Data extracts:
%%
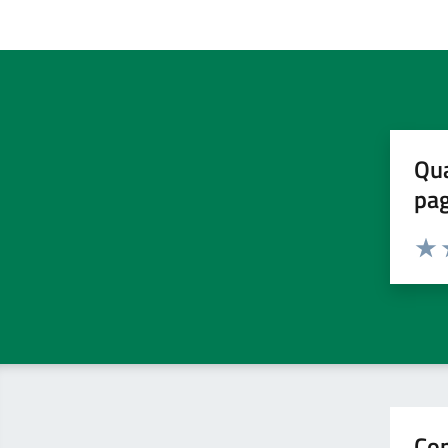
Qua
pa
Valuta 
Valut
V
Con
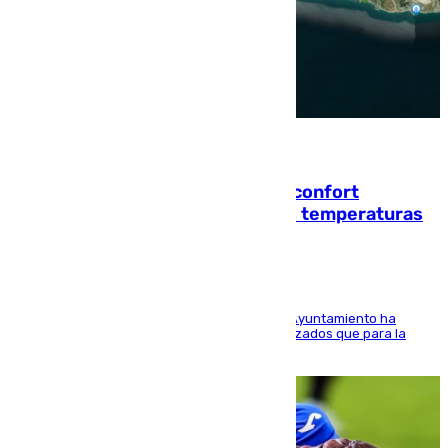
08.08.2026
Málaga contabiliza 148 zonas de confort
climático para enfrentar las altas temperaturas
El Área de Sostenibilidad Medioambiental del Ayuntamiento ha
realizado una red de espacios frescos y señalizados que para la
población evite el calor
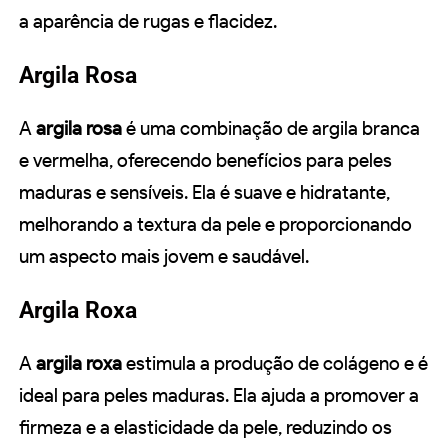
a aparência de rugas e flacidez.
Argila Rosa
A
argila rosa
é uma combinação de argila branca
e vermelha, oferecendo benefícios para peles
maduras e sensíveis. Ela é suave e hidratante,
melhorando a textura da pele e proporcionando
um aspecto mais jovem e saudável.
Argila Roxa
A
argila roxa
estimula a produção de colágeno e é
ideal para peles maduras. Ela ajuda a promover a
firmeza e a elasticidade da pele, reduzindo os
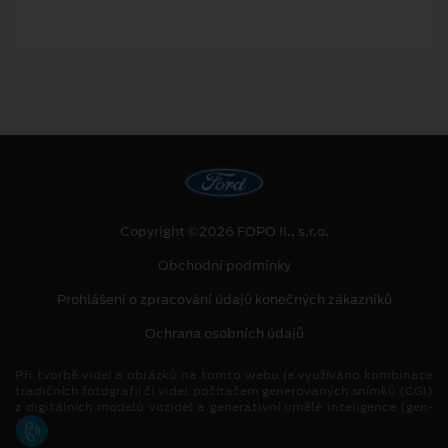
Copyright ©2026 FOPO II., s.r.o.
Obchodní podmínky
Prohlášení o zpracování údajů konečných zákazníků
Ochrana osobních údajů
Při tvorbě videí a obrázků na tomto webu je využíváno kombinace
tradičních fotografií či videí, počítačem generovaných snímků (CGI)
z digitálních modelů vozidel a generativní umělé inteligence (gen-
AI).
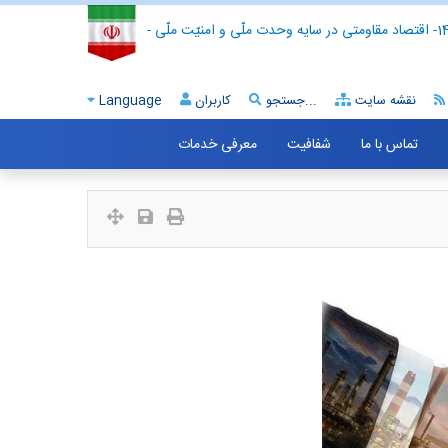
- اقتصاد مقاومتی در سایه وحدت ملّی و امنیّت ملّی -
نقشه سایت
جستجو...
کاربران
Language
تماس با ما
شفافیت
معرفی خدمات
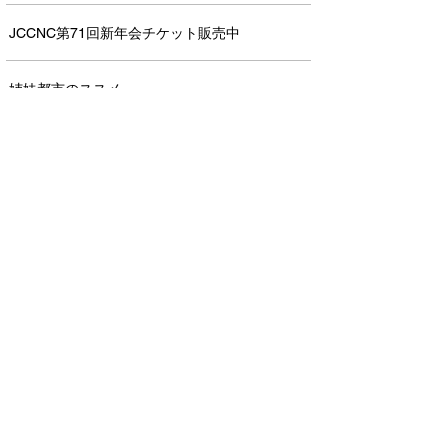
JCCNC第71回新年会チケット販売中
姉妹都市のススメ
シアター ・オブ・ユウゲン定期公演を鑑賞して
第２回 Hikari Farm Harvest Eventご報告
JCCNC 2025 Scholarship Recipient Share
Their Experiences
JCCNCネットワーキング委員会主催 「年の瀬
ネットワーキングパーティー」開催！
ベイエリアレストラン紹介
New Member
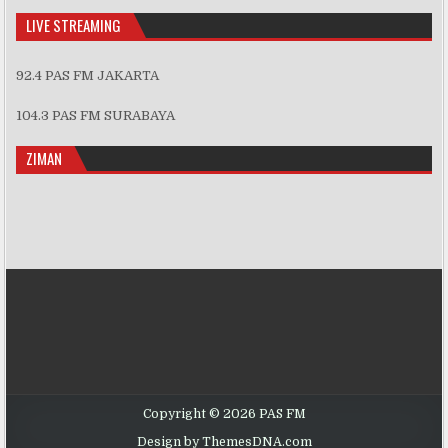
LIVE STREAMING
92.4 PAS FM JAKARTA
104.3 PAS FM SURABAYA
ZIMAN
Copyright © 2026 PAS FM
Design by ThemesDNA.com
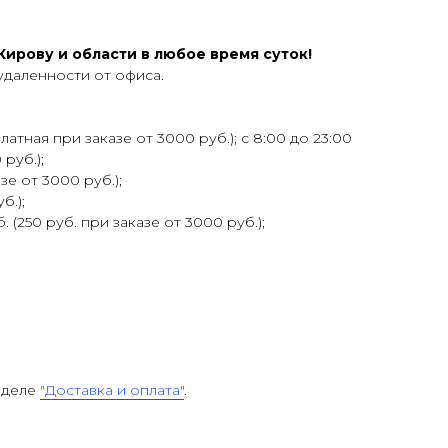
ирову и области в любое время суток!
удаленности от офиса.
атная при заказе от 3000 руб.); с 8:00 до 23:00
 руб.);
зе от 3000 руб.);
б.);
 (250 руб. при заказе от 3000 руб.);
зделе
"Доставка и оплата"
.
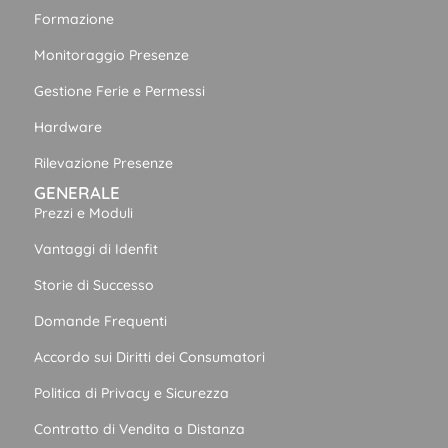
Formazione
Monitoraggio Presenze
Gestione Ferie e Permessi
Hardware
Rilevazione Presenze
GENERALE
Prezzi e Moduli
Vantaggi di Idenfit
Storie di Successo
Domande Frequenti
Accordo sui Diritti dei Consumatori
Politica di Privacy e Sicurezza
Contratto di Vendita a Distanza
%%
Problem requirements: Restate, word for word, each line from the one with "92.4 PAS FM JAKARTA" to the end of the entries, both included, and keep every picture out.

Written reply:
92.4 PAS FM JAKARTA
104.3 PAS FM SURABAYA
ZIMAN
Copyright © 2026 PAS FM
Design by ThemesDNA.com
ирову и области в любое время суток!
удаленности от офиса.
атная при заказе от 3000 руб.); с 8:00 до 23:00
 руб.);
зе от 3000 руб.);
б.);
 (250 руб. при заказе от 3000 руб.);
зделе
"Доставка и оплата"
.
Formazione
Monitoraggio Presenze
Gestione Ferie e Permessi
Hardware
Rilevazione Presenze
GENERALE
Prezzi e Moduli
Vantaggi di Idenfit
Storie di Successo
Domande Frequenti
Accordo sui Diritti dei Consumatori
Politica di Privacy e Sicurezza
Contratto di Vendita a Distanza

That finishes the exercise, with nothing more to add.